For AI Model Training Personal Data is Probably Being Used

Written By: Aniqa Batool
Last Updated On: October 20, 2023

Personal Data Being Used For AI Models Training

Artists and authors are appropriately concerned about the creative AI model. These machine-learning models can only generate images and text because they have been trained on masses of real people’s creative work, much of which is protected. Several lawsuits have been filed against major AI developers, including OpenAI, Meta, and Stability AI. Independent assessments back up such legal arguments; for example, the Atlantic revealed in August that Meta educated its large language model (LLM) in part on a data collection called Books3, which comprised more than 170,000 unauthorized and protected books.

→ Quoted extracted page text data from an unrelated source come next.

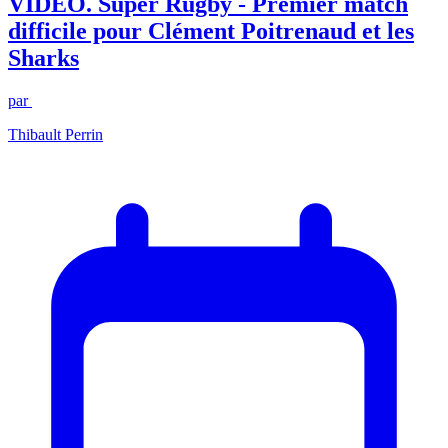
VIDEO. Super Rugby - Premier match
difficile pour Clément Poitrenaud et les
Sharks
par
Thibault Perrin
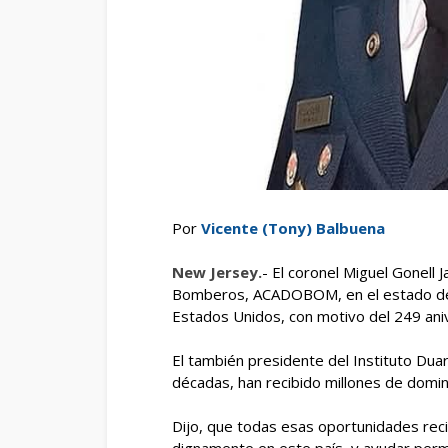
Por
Vicente (Tony) Balbuena
New Jersey.
- El coronel Miguel Gonell
Bomberos, ACADOBOM, en el estado de N
Estados Unidos, con motivo del 249 ani
El también presidente del Instituto Dua
décadas, han recibido millones de domin
Dijo, que todas esas oportunidades recibi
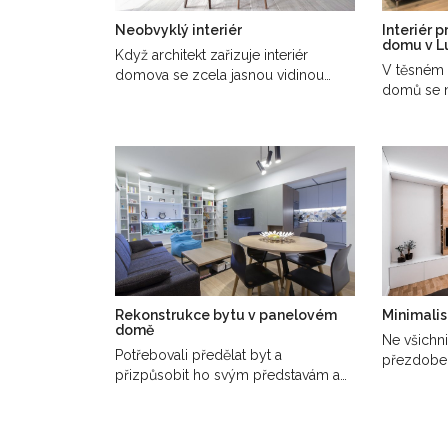
Neobvyklý interiér
Interiér 
domu v L
Když architekt zařizuje interiér
V těsném 
domova se zcela jasnou vidinou
domů se 
toho, jak má…
třípodlaž
Rekonstrukce bytu v panelovém
Minimalis
domě
Ne všichni
Potřebovali předělat byt a
přezdoben
přizpůsobit ho svým představám a
dekorací 
potřebám. Zároveň…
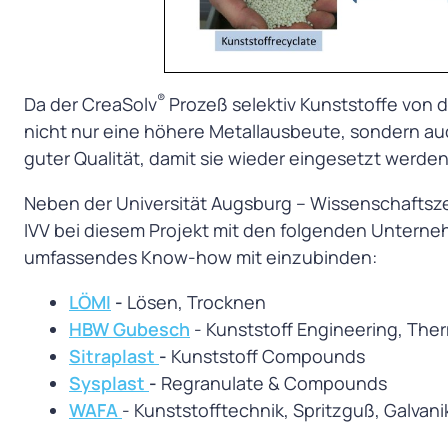
®
Da der CreaSolv
Prozeß selektiv Kunststoffe von d
nicht nur eine höhere Metallausbeute, sondern au
guter Qualität, damit sie wieder eingesetzt werde
Neben der Universität Augsburg – Wissenschaftsz
IVV bei diesem Projekt mit den folgenden Unter
umfassendes Know-how mit einzubinden:
LÖMI
-
Lösen, Trocknen
HBW Gubesch
- Kunststoff Engineering, Th
Sitraplast
-
Kunststoff Compounds
Sysplast
-
Regranulate & Compounds
WAFA
- Kunststofftechnik, Spritzguß, Galvani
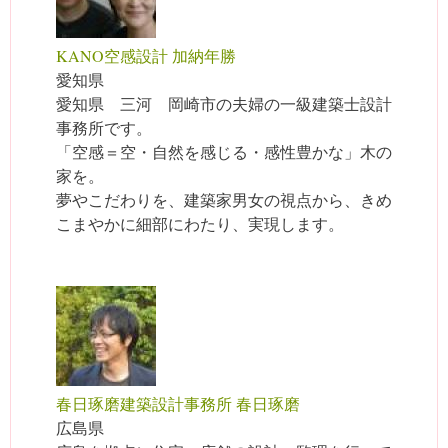
KANO空感設計 加納年勝
愛知県
愛知県 三河 岡崎市の夫婦の一級建築士設計
事務所です。
「空感＝空・自然を感じる・感性豊かな」木の
家を。
夢やこだわりを、建築家男女の視点から、きめ
こまやかに細部にわたり、実現します。
春日琢磨建築設計事務所 春日琢磨
広島県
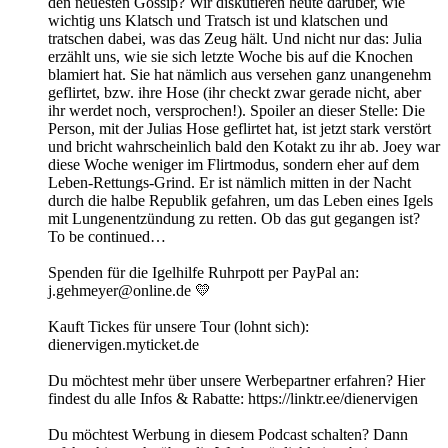
den neuesten Gossip? Wir diskutieren heute darüber, wie
wichtig uns Klatsch und Tratsch ist und klatschen und
tratschen dabei, was das Zeug hält. Und nicht nur das: Julia
erzählt uns, wie sie sich letzte Woche bis auf die Knochen
blamiert hat. Sie hat nämlich aus versehen ganz unangenehm
geflirtet, bzw. ihre Hose (ihr checkt zwar gerade nicht, aber
ihr werdet noch, versprochen!). Spoiler an dieser Stelle: Die
Person, mit der Julias Hose geflirtet hat, ist jetzt stark verstört
und bricht wahrscheinlich bald den Kotakt zu ihr ab. Joey war
diese Woche weniger im Flirtmodus, sondern eher auf dem
Leben-Rettungs-Grind. Er ist nämlich mitten in der Nacht
durch die halbe Republik gefahren, um das Leben eines Igels
mit Lungenentzündung zu retten. Ob das gut gegangen ist?
To be continued…
Spenden für die Igelhilfe Ruhrpott per PayPal an:
j.gehmeyer@online.de 💛
Kauft Tickes für unsere Tour (lohnt sich):
dienervigen.myticket.de
Du möchtest mehr über unsere Werbepartner erfahren? Hier
findest du alle Infos & Rabatte: https://linktr.ee/dienervigen
Du möchtest Werbung in diesem Podcast schalten? Dann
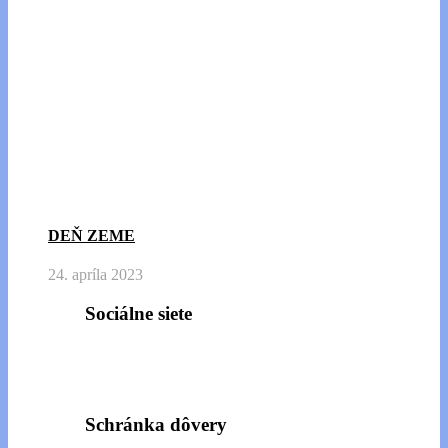
DEŇ ZEME
24. apríla 2023
Sociálne siete
Schránka dôvery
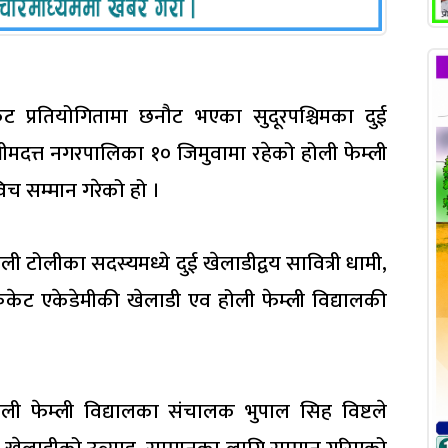
ेट प्रतियोगितामा छनौट भएका सुदूरपश्चिमका दुई
ीमदत्त नगरपालिका १० जिमुवामा रहेको होली फेम्ली
विच सम्मान गरेको हो ।
ोलीका सदस्यमध्ये दुई खेलाडीद्वय सावित्री धामी,
रिकेट एकेडेमीकी खेलाडी एव होली फेम्ली विद्यालकी
होली फेम्ली विद्यालका संचालक भुपाल सिह विष्टले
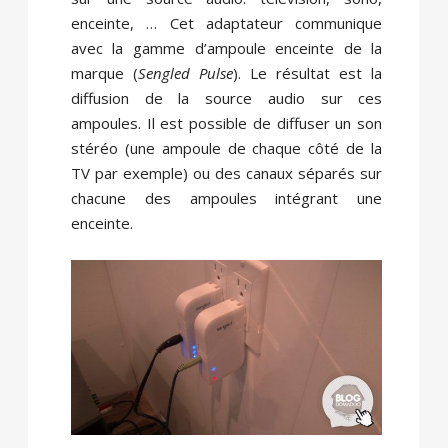
enceinte, … Cet adaptateur communique
avec la gamme d’ampoule enceinte de la
marque (
Sengled Pulse
). Le résultat est la
diffusion de la source audio sur ces
ampoules. Il est possible de diffuser un son
stéréo (une ampoule de chaque côté de la
TV par exemple) ou des canaux séparés sur
chacune des ampoules intégrant une
enceinte.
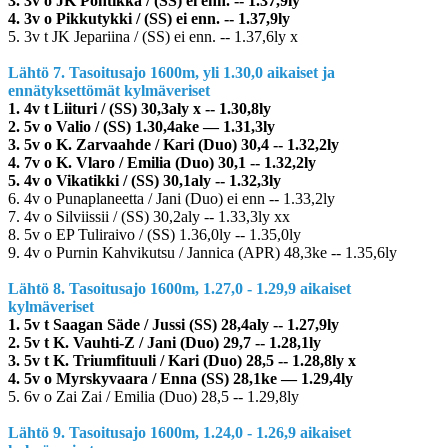
3. 3v o JK Pontikka / (SS) ei enn. -- 1.37,9ly
4. 3v o Pikkutykki / (SS) ei enn. -- 1.37,9ly
5. 3v t JK Jepariina / (SS) ei enn. -- 1.37,6ly x
Lähtö 7. Tasoitusajo 1600m, yli 1.30,0 aikaiset ja
ennätyksettömät kylmäveriset
1. 4v t Liituri / (SS) 30,3aly x -- 1.30,8ly
2. 5v o Valio / (SS) 1.30,4ake –– 1.31,3ly
3. 5v o K. Zarvaahde / Kari (Duo) 30,4 -- 1.32,2ly
4. 7v o K. Vlaro / Emilia (Duo) 30,1 -- 1.32,2ly
5. 4v o Vikatikki / (SS) 30,1aly -- 1.32,3ly
6. 4v o Punaplaneetta / Jani (Duo) ei enn -- 1.33,2ly
7. 4v o Silviissii / (SS) 30,2aly -- 1.33,3ly xx
8. 5v o EP Tuliraivo / (SS) 1.36,0ly -- 1.35,0ly
9. 4v o Purnin Kahvikutsu / Jannica (APR) 48,3ke -- 1.35,6ly
Lähtö 8. Tasoitusajo 1600m, 1.27,0 - 1.29,9 aikaiset
kylmäveriset
1. 5v t Saagan Säde / Jussi (SS) 28,4aly -- 1.27,9ly
2. 5v t K. Vauhti-Z / Jani (Duo) 29,7 -- 1.28,1ly
3. 5v t K. Triumfituuli / Kari (Duo) 28,5 -- 1.28,8ly x
4. 5v o Myrskyvaara / Enna (SS) 28,1ke –– 1.29,4ly
5. 6v o Zai Zai / Emilia (Duo) 28,5 -- 1.29,8ly
Lähtö 9. Tasoitusajo 1600m, 1.24,0 - 1.26,9 aikaiset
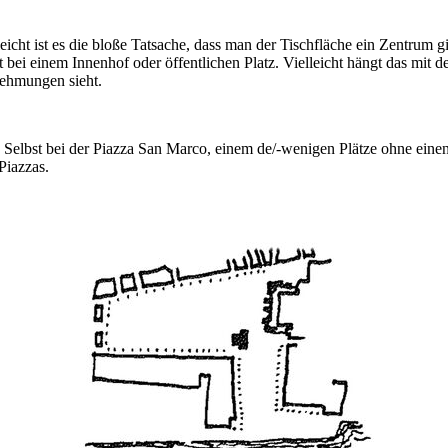
lleicht ist es die bloße Tatsache, dass man der Tischfläche ein Zentru
ert bei einem Innenhof oder öffentlichen Platz. Vielleicht hängt das mi
nehmungen sieht.
t. Selbst bei der Piazza San Marco, einem de/-wenigen Plätze ohne einen
Piazzas.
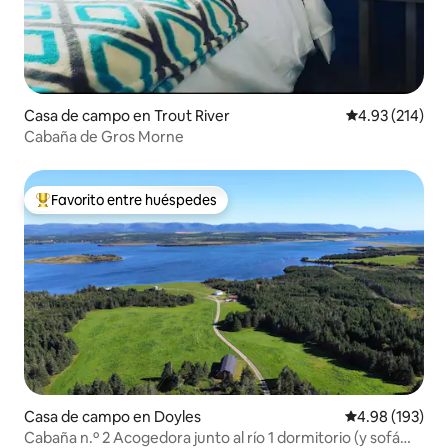
Casa de campo en Trout River
Calificación p
4.93 (214)
Cabaña de Gros Morne
Favorito entre huéspedes
Favorito entre huéspedes preferido
Casa de campo en Doyles
Calificación pr
4.98 (193)
Cabaña n.º 2 Acogedora junto al río 1 dormitorio (y sofá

Developers use the public Internet to create massive generative AI models. However, as Emily M. Bender says there’s no one location where you can go download the Internet. Emily M. Bender is an instructor at the University of Washington who researches computational linguistics and language technology. Developers collect their training sets using automated systems that catalog and retrieve material from the Internet. Web “crawlers” go from link to link, identifying the location of information in a database, whereas Web “scrapers” download and extract the same data.

Web crawlers and scrapers can quickly access data from almost any location that isn’t secured by a login page. Private social media profiles are not included. However, data that may be accessed in a search engine or without logging into a site, such as a public LinkedIn profile, may still be gathered up, according to Dodge. He also says that there are the kinds of things that certainly remain in these Web scrapes, such as blogs, personal webpages, and websites for businesses.

This includes everything on Flickr, online markets, registration for voter databases, government webpages, Wikipedia, and academic institutions. There are also illegally obtained collections and Web archives, which frequently contain data that has since been removed from its original place on the Internet.

AI model can repeat the same information that was used to educate them, potentially confidential personal data and intellectual property. Many widely used creative AI models contain obstacles designed to prevent them from disclosing personally identifiable information about people, but researchers have frequently revealed ways to circumvent these limits.

Even if AI model outputs do not technically constitute plagiarism, Zhao claims that they can eat into paid possibilities for creative professionals by, for example, copying a certain artist’s unique visual methods. However, without clarity regarding data sources, it’s difficult to attribute such results to AI training; after all, the AI could be “hallucinating” the problematic content.